What the task asks: Each line of the data below containing "time" needs to be listed.

*** Input data ***

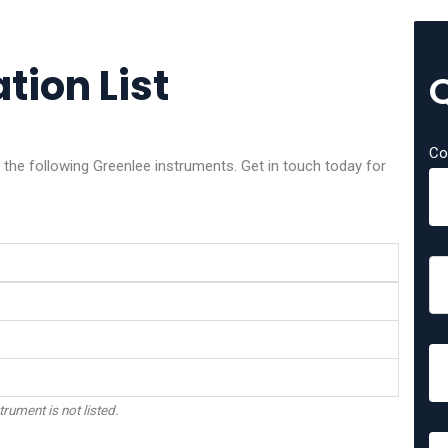
tion List
Co
f the following Greenlee instruments. Get in touch today for
trument is not listed.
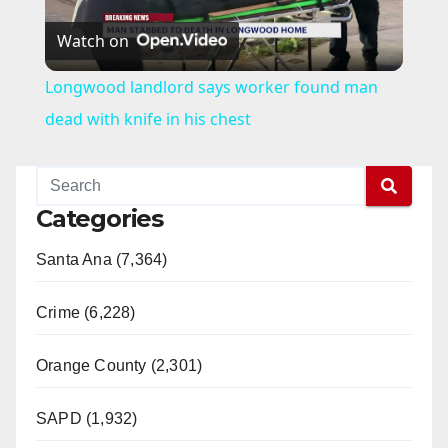
Watch on
l
Longwood landlord says worker found man
a
dead with knife in his chest
y
Categories
V
Santa Ana (7,364)
i
Crime (6,228)
d
Orange County (2,301)
e
SAPD (1,932)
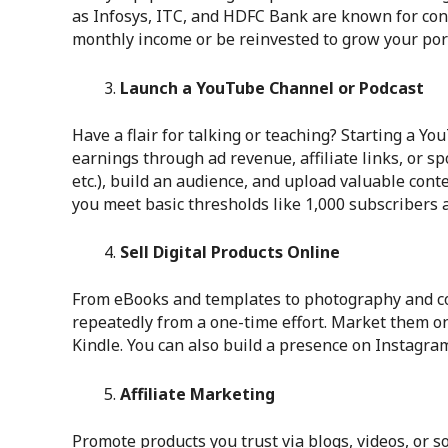
as Infosys, ITC, and HDFC Bank are known for con
monthly income or be reinvested to grow your port
Launch a YouTube Channel or Podcast
Have a flair for talking or teaching? Starting a Y
earnings through ad revenue, affiliate links, or sp
etc.), build an audience, and upload valuable con
you meet basic thresholds like 1,000 subscribers
Sell Digital Products Online
From eBooks and templates to photography and cou
repeatedly from a one-time effort. Market them o
Kindle. You can also build a presence on Instagram
Affiliate Marketing
Promote products you trust via blogs, videos, or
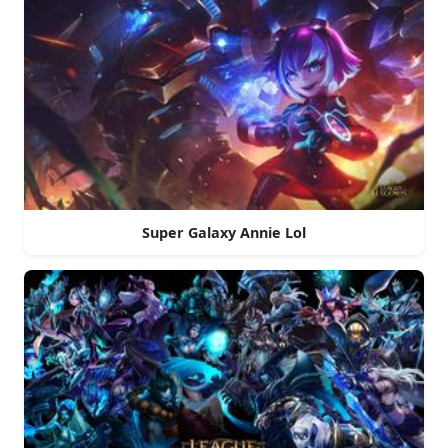
Super Galaxy Annie Lol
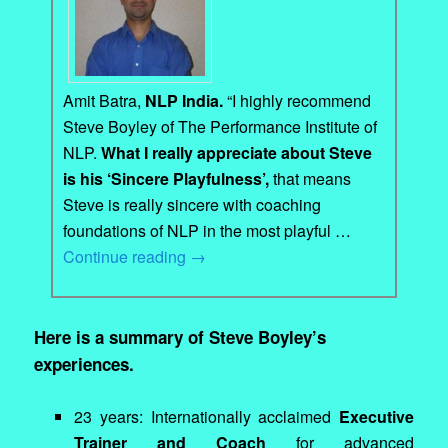
Amit Batra,
NLP India.
“I highly recommend
Steve Boyley of The Performance Institute of
NLP.
What I really appreciate about Steve
is his ‘Sincere Playfulness’,
that means
Steve is really sincere with coaching
foundations of NLP in the most playful …
Continue reading
→
Here is a summary of Steve Boyley’s
experiences.
23 years: Internationally acclaimed
Executive
Trainer and Coach
for advanced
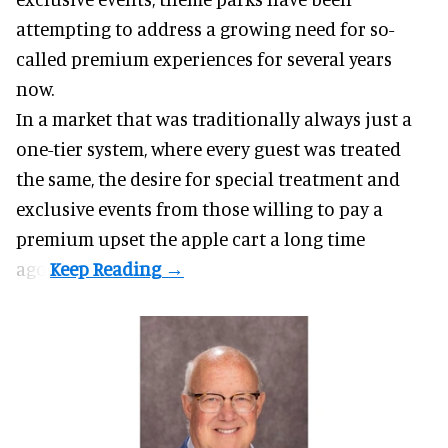
attempting to address a growing need for so-
called premium experiences for several years
now.
In a market that was traditionally always just a
one-tier system, where every guest was treated
the same, the desire for special treatment and
exclusive events from those willing to pay a
premium upset the apple cart a long time
ago.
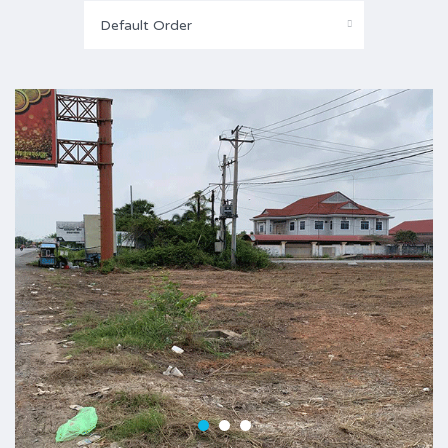
Default Order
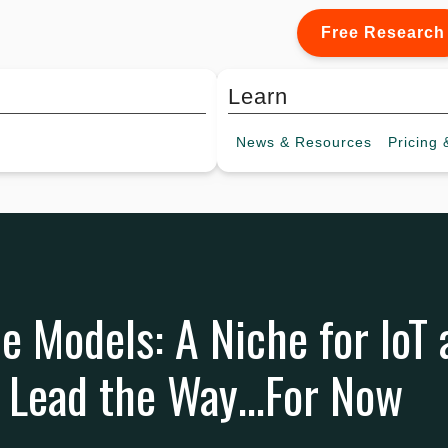
Free Research
Learn
News &
Resources
Pricing
&
e Models: A Niche for IoT 
o Lead the Way…For Now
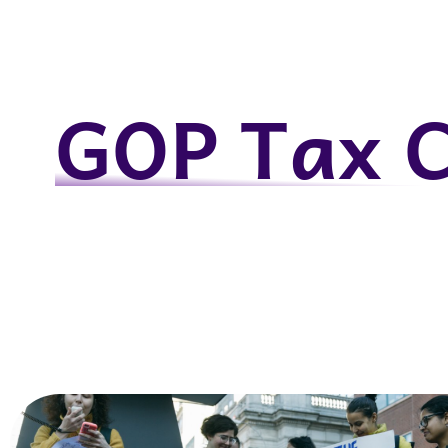
GOP Tax 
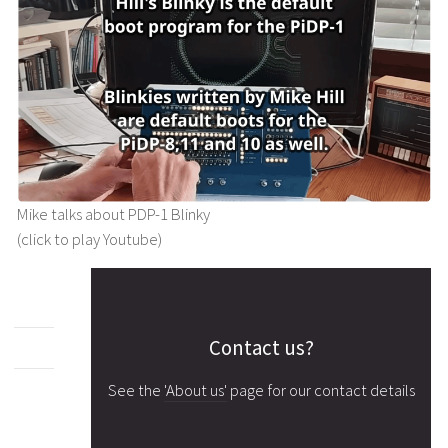
Mike talks about PDP-1 Blinky
(click to play Youtube)
Contact us?
See the
'About us'
page for our contact details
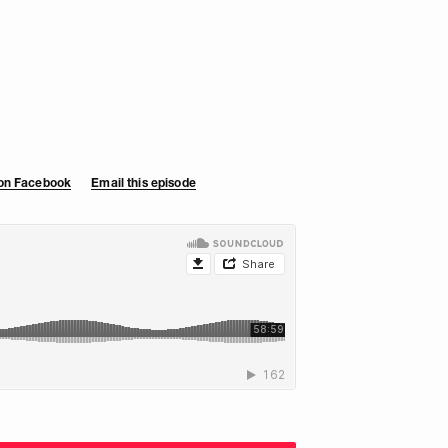
 on Facebook
Email this episode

*** End of Input data ***

Result:
repeatedly from a one-time effort. Market them o
premium upset the apple cart a long time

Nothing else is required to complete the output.